咬合平面の仮説

 ヒトにおける上下顎咬合運動にともなう咀嚼系骨体の形態変化は民族、住居・地域の自然環境、食生産物の種類、食事の摂取法、食習慣など多岐にわたるさまざまな因子によって、民族間に、さらに個体間にまで、形態的な特徴が現れることは周知の事実である。とりわけ咬合平面においてさまざまな因子により三次元的な構造上の変化が生じる。すなわち咀嚼運動による咬合力は歯牙歯列を介し食物を噛みくだく力となるが、その反面歯牙にとっては槌打される力となり、骨においては圧力となって作用する。したがって、咀嚼運動に関係する骨、筋、神経等の成長過程においてバランスよく咬合圧を吸収されるような構造に発育できれば、力学的に、また形態的にも正常と思われる咬合構造が構築されると考えられる。

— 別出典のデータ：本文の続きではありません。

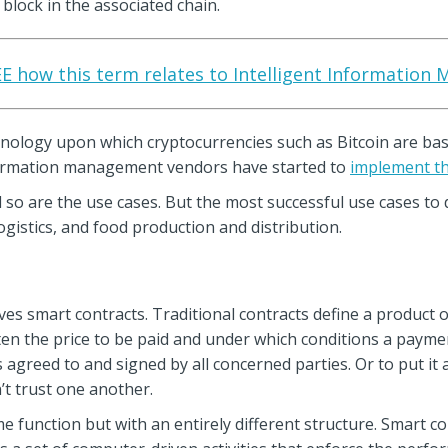
block in the associated chain.
SEE how this term relates to Intelligent Information
nology upon which cryptocurrencies such as Bitcoin are base
nformation management vendors have started to
implement th
d so are the use cases. But the most successful use cases to
ogistics, and food production and distribution.
s smart contracts. Traditional contracts define a product or
ten the price to be paid and under which conditions a paymen
 agreed to and signed by all concerned parties. Or to put it 
t trust one another.
e function but with an entirely different structure. Smart 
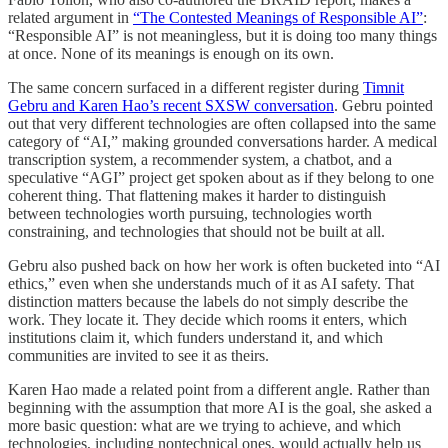
related argument in
“The Contested Meanings of Responsible AI”
:
“Responsible AI” is not meaningless, but it is doing too many things
at once. None of its meanings is enough on its own.
The same concern surfaced in a different register during
Timnit
Gebru and Karen Hao’s recent SXSW conversation
. Gebru pointed
out that very different technologies are often collapsed into the same
category of “AI,” making grounded conversations harder. A medical
transcription system, a recommender system, a chatbot, and a
speculative “AGI” project get spoken about as if they belong to one
coherent thing. That flattening makes it harder to distinguish
between technologies worth pursuing, technologies worth
constraining, and technologies that should not be built at all.
Gebru also pushed back on how her work is often bucketed into “AI
ethics,” even when she understands much of it as AI safety. That
distinction matters because the labels do not simply describe the
work. They locate it. They decide which rooms it enters, which
institutions claim it, which funders understand it, and which
communities are invited to see it as theirs.
Karen Hao made a related point from a different angle. Rather than
beginning with the assumption that more AI is the goal, she asked a
more basic question: what are we trying to achieve, and which
technologies, including nontechnical ones, would actually help us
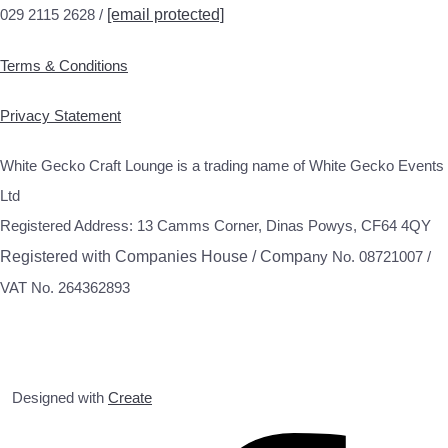
029 2115 2628 /
[email protected]
Terms & Conditions
Privacy Statement
White Gecko Craft Lounge is a trading name of White Gecko Events
Ltd
Registered Address: 13 Camms Corner, Dinas Powys, CF64 4QY
Registered with Companies House / Compa
ny No. 08721007 /
VAT No. 264362893
Designed with
Create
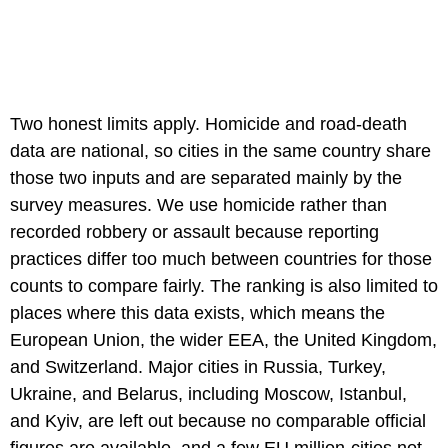
Two honest limits apply. Homicide and road-death
data are national, so cities in the same country share
those two inputs and are separated mainly by the
survey measures. We use homicide rather than
recorded robbery or assault because reporting
practices differ too much between countries for those
counts to compare fairly. The ranking is also limited to
places where this data exists, which means the
European Union, the wider EEA, the United Kingdom,
and Switzerland. Major cities in Russia, Turkey,
Ukraine, and Belarus, including Moscow, Istanbul,
and Kyiv, are left out because no comparable official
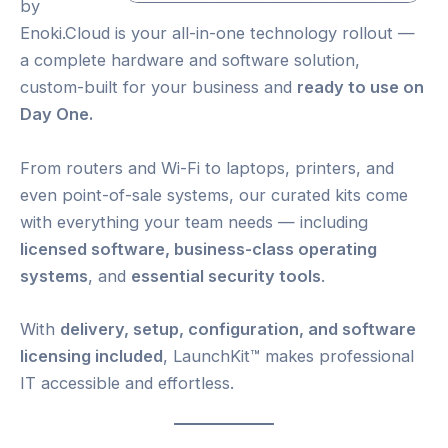
by
Enoki.Cloud is your all-in-one technology rollout —
a complete hardware and software solution,
custom-built for your business and
ready to use on
Day One.
From routers and Wi-Fi to laptops, printers, and
even point-of-sale systems, our curated kits come
with everything your team needs — including
licensed software, business-class operating
systems
, and
essential security tools
.
With
delivery, setup, configuration, and software
licensing included
, LaunchKit™ makes professional
IT accessible and effortless.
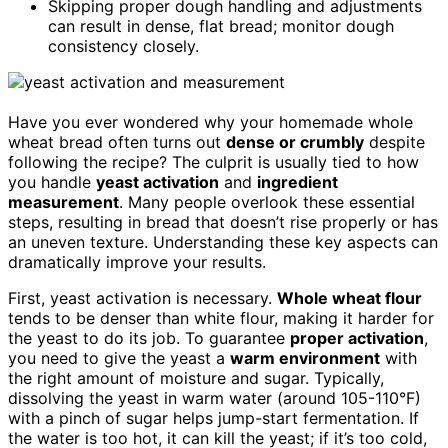
Skipping proper dough handling and adjustments
can result in dense, flat bread; monitor dough
consistency closely.
Have you ever wondered why your homemade whole
wheat bread often turns out
dense or crumbly
despite
following the recipe? The culprit is usually tied to how
you handle
yeast activation
and
ingredient
measurement
. Many people overlook these essential
steps, resulting in bread that doesn’t rise properly or has
an uneven texture. Understanding these key aspects can
dramatically improve your results.
First, yeast activation is necessary.
Whole wheat flour
tends to be denser than white flour, making it harder for
the yeast to do its job. To guarantee
proper activation
,
you need to give the yeast a
warm environment
with
the right amount of moisture and sugar. Typically,
dissolving the yeast in warm water (around 105-110°F)
with a pinch of sugar helps jump-start fermentation. If
the water is too hot, it can kill the yeast; if it’s too cold,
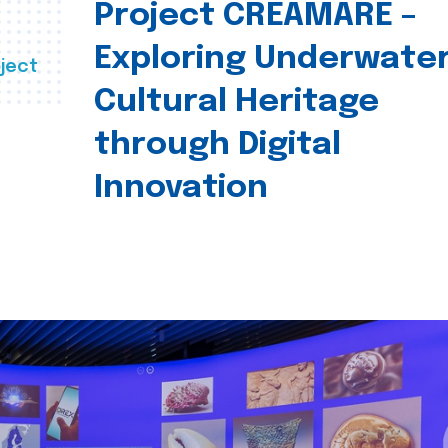
Project CREAMARE –
Exploring Underwate
ject
Cultural Heritage
through Digital
Innovation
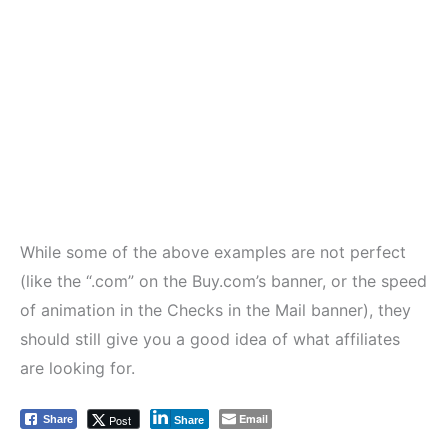
While some of the above examples are not perfect
(like the “.com” on the Buy.com’s banner, or the speed
of animation in the Checks in the Mail banner), they
should still give you a good idea of what affiliates
are looking for.
Email
Post
Share
Share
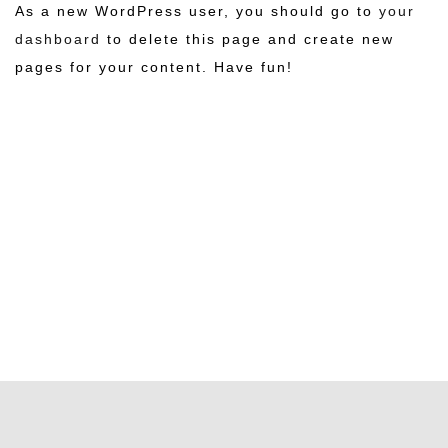
As a new WordPress user, you should go to
your
dashboard
to delete this page and create new
pages for your content. Have fun!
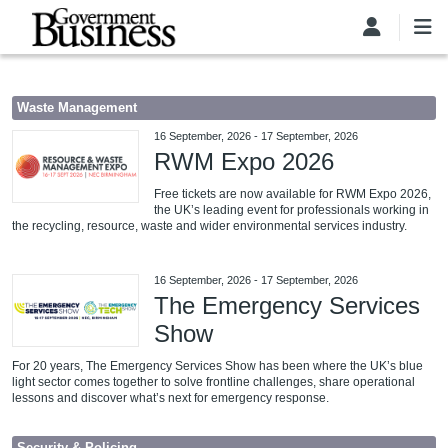
Skip to main content
Waste Management
16 September, 2026
-
17 September, 2026
RWM Expo 2026
Free tickets are now available for RWM Expo 2026,
the UK’s leading event for professionals working in
the recycling, resource, waste and wider environmental services industry.
16 September, 2026
-
17 September, 2026
The Emergency Services
Show
For 20 years, The Emergency Services Show has been where the UK’s blue
light sector comes together to solve frontline challenges, share operational
lessons and discover what’s next for emergency response.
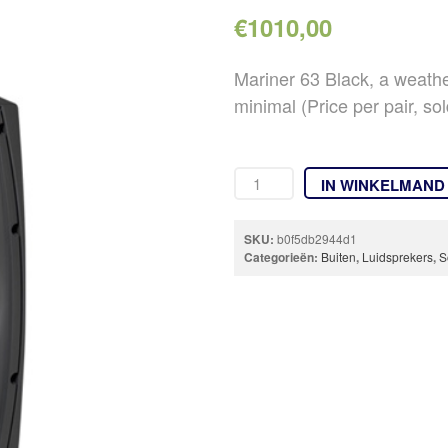
€
1010,00
Mariner 63 Black, a weath
minimal (Price per pair, sol
IN WINKELMAND
SKU:
b0f5db2944d1
Categorieën:
Buiten
,
Luidsprekers
,
S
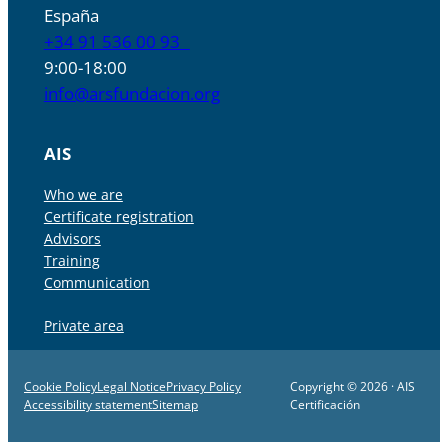
España
+34 91 536 00 93
9:00-18:00
info@arsfundacion.org
AIS
Who we are
Certificate registration
Advisors
Training
Communication
Private area
Cookie Policy
Legal Notice
Privacy Policy
Copyright © 2026 · AIS
Accessibility statement
Sitemap
Certificación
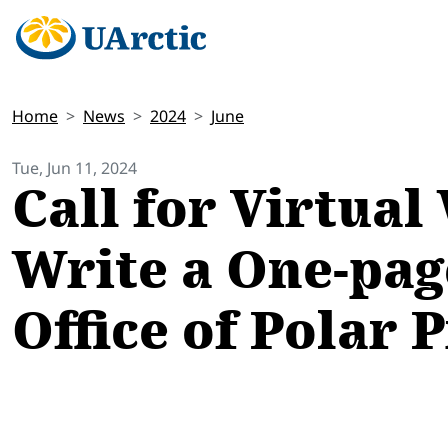
Home
News
2024
June
Tue, Jun 11, 2024
Call for Virtua
Write a One-pag
Office of Polar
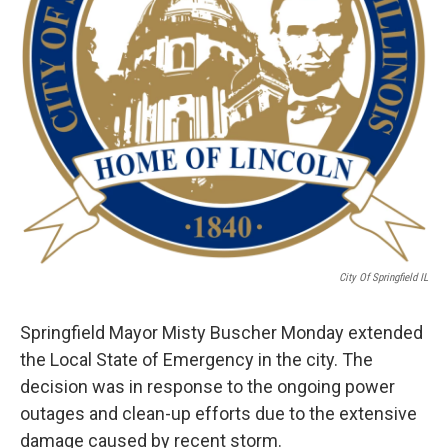
City Of Springfield IL
Springfield Mayor Misty Buscher Monday extended
the Local State of Emergency in the city. The
decision was in response to the ongoing power
outages and clean-up efforts due to the extensive
damage caused by recent storm.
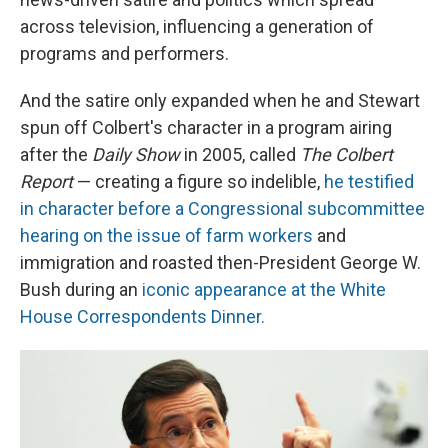
across television, influencing a generation of
programs and performers.
And the satire only expanded when he and Stewart
spun off Colbert's character in a program airing
after the
Daily Show
in 2005, called
The Colbert
Report
— creating a figure so indelible,
he testified
in character before a Congressional subcommittee
hearing on the issue of farm workers
and
immigration and roasted then-President George W.
Bush during an
iconic appearance at the White
House Correspondents Dinner.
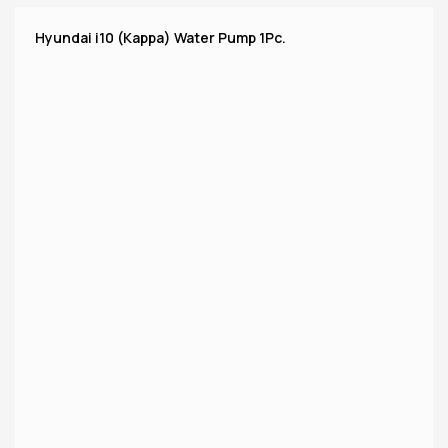
Hyundai i10 (Kappa) Water Pump 1Pc.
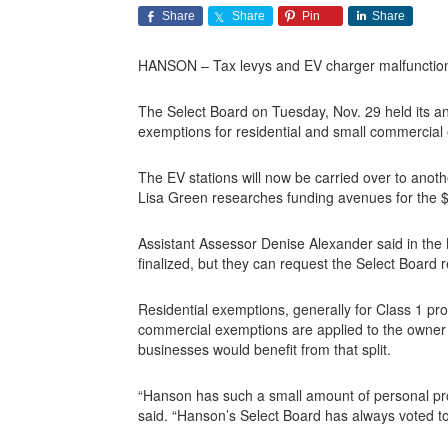
Share
Share
Pin
Share
HANSON – Tax levys and EV charger malfunctions
The Select Board on Tuesday, Nov. 29 held its annu
exemptions for residential and small commercial
The EV stations will now be carried over to anot
Lisa Green researches funding avenues for the $9
Assistant Assessor Denise Alexander said in the 
finalized, but they can request the Select Board
Residential exemptions, generally for Class 1 pro
commercial exemptions are applied to the owner 
businesses would benefit from that split.
“Hanson has such a small amount of personal prope
said. “Hanson’s Select Board has always voted to 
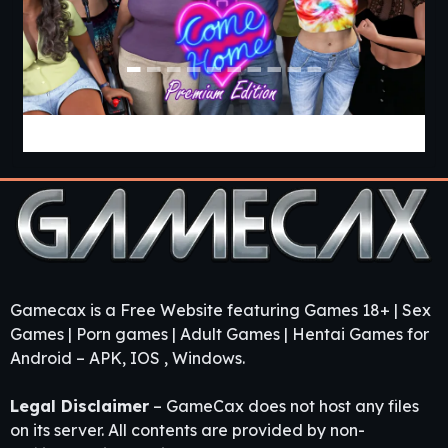
Come Home [v1.03 Premium] [APK]
Gamecax is a Free Website featuring Games 18+ | Sex
Games | Porn games | Adult Games | Hentai Games for
Android – APK, IOS , Windows.
Legal Disclaimer
– GameCax does not host any files
on its server. All contents are provided by non-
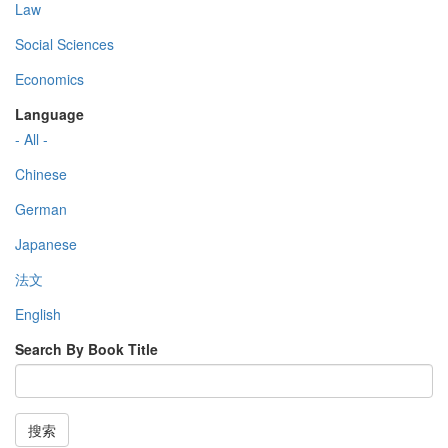
Law
Social Sciences
Economics
Language
- All -
Chinese
German
Japanese
法文
English
Search By Book Title
搜索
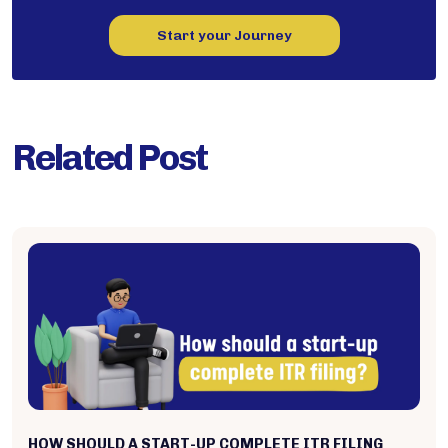
Start your Journey
Related Post
HOW SHOULD A START-UP COMPLETE ITR FILING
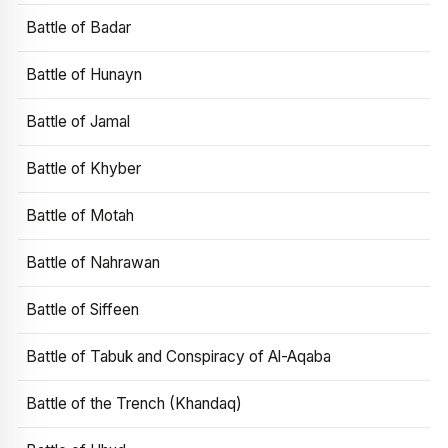
Battle of Badar
Battle of Hunayn
Battle of Jamal
Battle of Khyber
Battle of Motah
Battle of Nahrawan
Battle of Siffeen
Battle of Tabuk and Conspiracy of Al-Aqaba
Battle of the Trench (Khandaq)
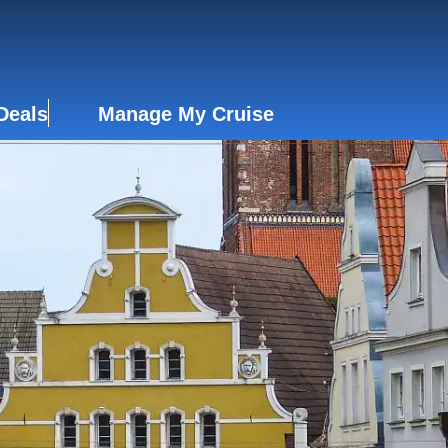
Deals
Manage My Cruise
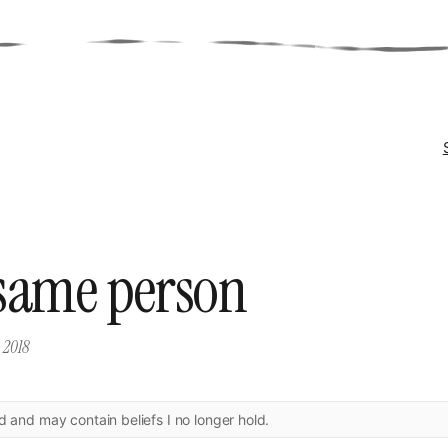
same person
, 2018
ld and may contain beliefs I no longer hold.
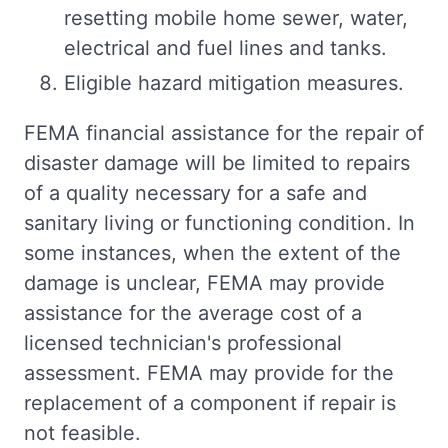
resetting mobile home sewer, water,
electrical and fuel lines and tanks.
Eligible hazard mitigation measures.
FEMA financial assistance for the repair of
disaster damage will be limited to repairs
of a quality necessary for a safe and
sanitary living or functioning condition. In
some instances, when the extent of the
damage is unclear, FEMA may provide
assistance for the average cost of a
licensed technician's professional
assessment. FEMA may provide for the
replacement of a component if repair is
not feasible.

しかし、実際にはヒトの個体の強弱、環境、食生活などの違いにより加齢とともに咬合構造体とくに骨構造が三次元的に変化し歪みが生じてくると思われる。
 通常咬合力は上下顎歯列上の咬合平面全域に作用しそれぞれの歯牙が分担、さらにその咬合力は歯牙歯軸を経て骨中に分散されるといわれている。